To keep the accesses to memory aligned the compiler is adding padding if you pack the structure it will no add the padding.

Char are by definition a byte. ints are 4 bytes on a 32 bit system. And the struct is being padded the extra 4.

See http://en.wikipedia.org/wiki/Data_structure_alignment#Typical_alignment_of_C_structs_on_x86 for some explanation of padding

The alignment and total size of the struct are platform and compiler specific. You cannot not expect straightforward and predictable answers here. Compiler can always have some special idea. For example:

struct B
{
    unsigned b0: 1;    // +1 bit
    unsigned char c;  // +8 bits
    unsigned b1: 1;    // +1 bit
};

Compiler can merge fields b0 and b1 into one integer and may not. It is up to compiler. Some compilers have command line keys that control this, some compilers not. Other example:

struct B
{
    unsigned short c, d, e;
};

It is up to compiler to pack/not pack the fields of this struct (asuming 32 bit platform). Layout of the struct can differ between DEBUG and RELEASE builds.

I would recommend using only the following pattern:

struct B
{
    unsigned b0: 1;
    unsigned b1: 7;
    unsigned b2: 2;
};

When you have sequence of bit fields that share the same type, compiler will put them into one int. Otherwise various aspects can kick in. Also take into account that in a big project you write piece of code and somebody else will write and rewrite the makefile; move your code from one dll into another. At this point compiler flags will be set and changed. 99% chance that those people will have no idea of alignment requirements for your struct. They will not even open your file ever.

You can check the layout of the struct by using offsetof, but it will be something along the lines of:

struct B
{
    unsigned char c;  // +8 bits
    unsigned char pad[3]; //padding
    unsigned int bint; //your b:1 will be the first byte of this one
} b;

Now, it is obvious that (in a 32-bit arch.) the sizeof(b) will be 8, isn't it?

The question is, why 3 bytes of padding, and not more or less?

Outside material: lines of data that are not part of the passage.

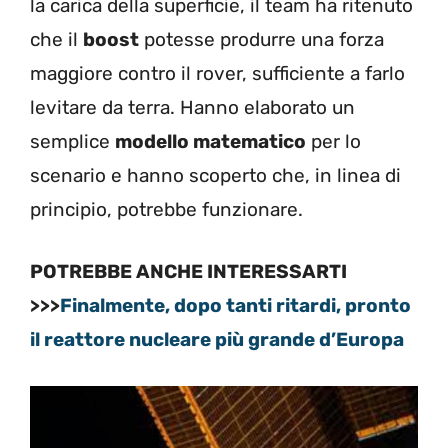
la carica della superficie, il team ha ritenuto
che il
boost
potesse produrre una forza
maggiore contro il rover, sufficiente a farlo
levitare da terra. Hanno elaborato un
semplice
modello matematico
per lo
scenario e hanno scoperto che, in linea di
principio, potrebbe funzionare.
POTREBBE ANCHE INTERESSARTI
>>>
Finalmente, dopo tanti ritardi, pronto
il reattore nucleare più grande d’Europa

The answer is that the offset of a field into a struct has the same alignment requirements as the type of the field itself. In your architecture, integers are 4-byte-aligned, so offsetof(b, bint) must be multiple of 4. It cannot be 0, because there is the c before, so it will be 4. If field bint starts at offset 4 and is 4 bytes long, then the size of the struct is 8.

Another way to look at it is that the alignment requirement of a struct is the biggest of any of its fields, so this B will be 4-byte-aligned (as it is your bit field). But the size of a type must be a multiple of the alignment, 4 is not enough, so it will be 8.

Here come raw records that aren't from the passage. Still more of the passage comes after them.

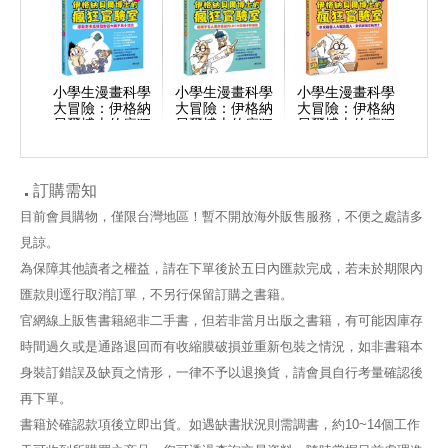
小學生漫畫科學
小學生漫畫科學
小學生漫畫科學
大冒險：伊格納
大冒險：伊格納
大冒險：伊格納
貝爾博士的瘋狂
貝爾博士的瘋狂
貝爾博士的瘋狂
實驗室①：摩斯
實驗室②：揭開
實驗室④ 奈米機
奇多高頻發射器
宇宙大爆炸奧祕
器人大戰恐龍
大戰不良小混混
的LHC大型強子
人，對抗邪惡尼
對撞機
格博
訂購需知
目前會員購物，僅限台灣地區！暫不開放海外販售服務，不便之處請多
見諒。
為保障其他讀者之權益，請在下單後於五日內匯款完成，若未於期限內
匯款則逕行取消訂單，不另行保留訂購之書籍。
官網線上販售書籍絕非二手書，但若非當月出版之書籍，有可能因庫存
時間過久或是通路退回而有收縮膜破損並重新包裝之情況，如非書籍本
身裝訂錯誤及缺頁之情形，一律不予以退換貨，請會員自行考量確認後
再下單。
書籍於確認款項後立即出貨。如遇缺書狀況則需調書，約10~14個工作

I think you're seeing an alignment effect here.

Many architectures require integers to be stored at addresses in memory that are multiple of the word size.

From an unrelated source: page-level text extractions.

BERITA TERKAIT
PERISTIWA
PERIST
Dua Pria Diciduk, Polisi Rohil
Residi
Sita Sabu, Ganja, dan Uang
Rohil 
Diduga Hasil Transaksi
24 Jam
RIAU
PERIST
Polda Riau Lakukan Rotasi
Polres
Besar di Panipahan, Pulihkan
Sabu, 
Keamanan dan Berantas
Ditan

This is why the char in your third struct is being padded with three more bytes, so that the following unsigned integer starts at an address that is a multiple of the word size.

I took another look at this and here's what I found.

1. From the C book, "Almost everything about fields is implementation-dependant."
2. On my machine:

 struct B {
    unsigned c: 8;
    unsigned b: 1;
}b;
printf("%lu\n", sizeof(b));

print 4 which is a short;

You were mixing bit fields with regular struct elements.

BTW, a bit fields is defined as: "a set of adjacent bits within a sindle implementation-defined storage unit" So, I'm not even sure that the ':8' does what you want. That would seem to not be in the spirit of bit fields (as it's not a bit any more)